Signature circus

German clubs raise Kiwanis’ public profile with a successful signature project. Welcome to the circus!

Photos by Hardy Müller
Reporting by Isabel Alvarez and Hardy Müller

Willkommen in Heilbronn. Willkommen im Zirkus! Welcome to Heilbronn. Welcome to the circus!

Step into the tent for a behind-the-scenes peek inside the Kiwanis Circus Palace.


Janaan is here. She’s a 13-year-old refugee from Syria, and this is her first visit to the circus. Her favorite part? The horses. She smiles and says, chukran bezaaf, which means thank you in her native Arabic.

Nalan Demir is here with her son, Mehmetcan. They are Turkish and living in Germany. Nalan is a teacher of languages and mathematics and brought children from her school to the circus.

In its second year, the Kiwanis Circus Palace is the brainchild of the Kiwanis Germany District, a fully loaded, hands-on project bringing 11 clubs from Division 18 together to bring joy to thousands.


“It is an event for children, that is important—for children!” says Günter Wohlfarth, lieutenant governor Division 18. “We can enable people to go to a circus who have otherwise no money for it. Everybody gets a box lunch, popcorn, drinks and every child gets six Kiwanis coins, which they can use to buy something. I think there is no event like this in the world. It’s fun. No … it is a pleasure, absolutely.”

Uwe Deuster is here too. As this year’s organizer, he has his hands full with last-minute preparation for what comes next.

“Today, or within the next days, we turn donations of 30,000 euros over to social organizations,” he says of the money raised through ticket sales. “And when you look into the happy eyes of the children, that’s the profit, that is the incentive to take action.”

Modern clown and comedian César Dias was in Heilbronn last year for the first Kiwanis Circus Palace.

The clown in the show is César Dias from Portugal (see file 51)

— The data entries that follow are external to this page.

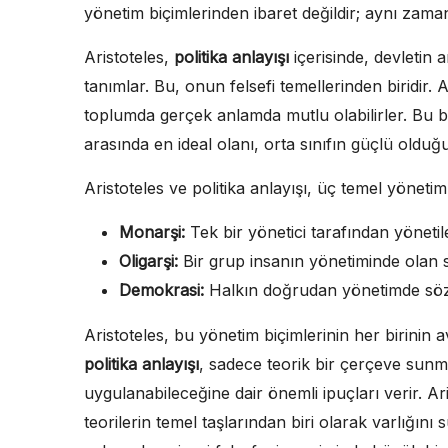
yönetim biçimlerinden ibaret değildir; aynı zama
Aristoteles,
politika anlayışı
içerisinde, devletin 
tanımlar. Bu, onun felsefi temellerinden biridir. 
toplumda gerçek anlamda mutlu olabilirler. Bu ba
arasında en ideal olanı, orta sınıfın güçlü olduğu
Aristoteles ve politika anlayışı, üç temel yönetim
Monarşi:
Tek bir yönetici tarafından yönetil
Oligarşi:
Bir grup insanın yönetiminde olan s
Demokrasi:
Halkın doğrudan yönetimde söz 
Aristoteles, bu yönetim biçimlerinin her birinin a
politika anlayışı
, sadece teorik bir çerçeve sunm
uygulanabileceğine dair önemli ipuçları verir. Ar
teorilerin temel taşlarından biri olarak varlığın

“It is great and very fulfilling for my work when I see that the children like my show,” says the fourth-generation circus performer. “To make children smile is great for a comedian. Children are the most demanding audience, more than adults. You think children and clowns, that works. But that’s not true. It is more difficult to reach children by doing comedy.”

Most days, circus presenter and singer Fabian Egli can be found in the theater as a musical and opera singer—this circus thing is just a sideshow for him. But he loves every second of it. “(It’s a) great atmosphere,” he says. “When the people have fun, I’m having fun too.”

Ten-year-old Jona is enjoying the circus too. He lives right here in Heilbronn. He loves the sea lions, especially when they flap their flippers, which he says is  “very funny.” He also loves the Chinese acrobats with their stunning high jumps.

He wouldn’t be here if it weren’t for the hard work of about 60 Kiwanis volunteers in Germany, who put in countless hours to stage such a large-scale event. Kiwanians, like Uwe Deuster of the Weinsberger Tal e.V. club.

“I joined Kiwanis because I wanted to do more than other people … to do social work is meaningful, good and necessary,” says Deuster.


In all, Kiwanians provided free entry to about 2,500 guests, mostly to large families, children from orphanages and school groups, says Günter Wohlfarth. That’s a lot of children and families enjoying everything from high-rope acrobats and flying artists to exotic animals from all parts of the world. Oh, and music and clowns, of course.

After the circus ended its first run in Heilbronn in 2014, Alexander M. Duecker of the Kiwanis Club of Heil-bronn St. Kilian had this to say: “We proved that it is possible to achieve goals that are regarded before as more or less impossible. Everybody in our division can be proud of the results; many of us made new friends from other clubs and appreciated the work of our fellow Kiwanians.”

It’s difficult to measure which performers garnered the most ooohs and ahhhhs, but it goes without saying that the audience had to catch its collective breath as the Duo Vanegas took to the Wheel of Death. And as contortionist César Pindo folded himself into a human origami piece.


It was Pindo’s first time at the Kiwanis Circus Palace in Heilbronn.

“I like it really much, and the show is of great quality because numerous great artists from all over the world perform in one show,” says Pindo.

And about those moments when the audience members are catching their breath? The Wheel of Death was a popular answer when many were asked to pick a favorite moment from the circus.

“Yes, it is a dangerous show with a high risk, lots of adrenaline,” says Wheel of Death performer Alejandro Vanegas, who performs with his nephew, Michael Ricardo Daza Vanegas. “It is very popular with children because of the danger.”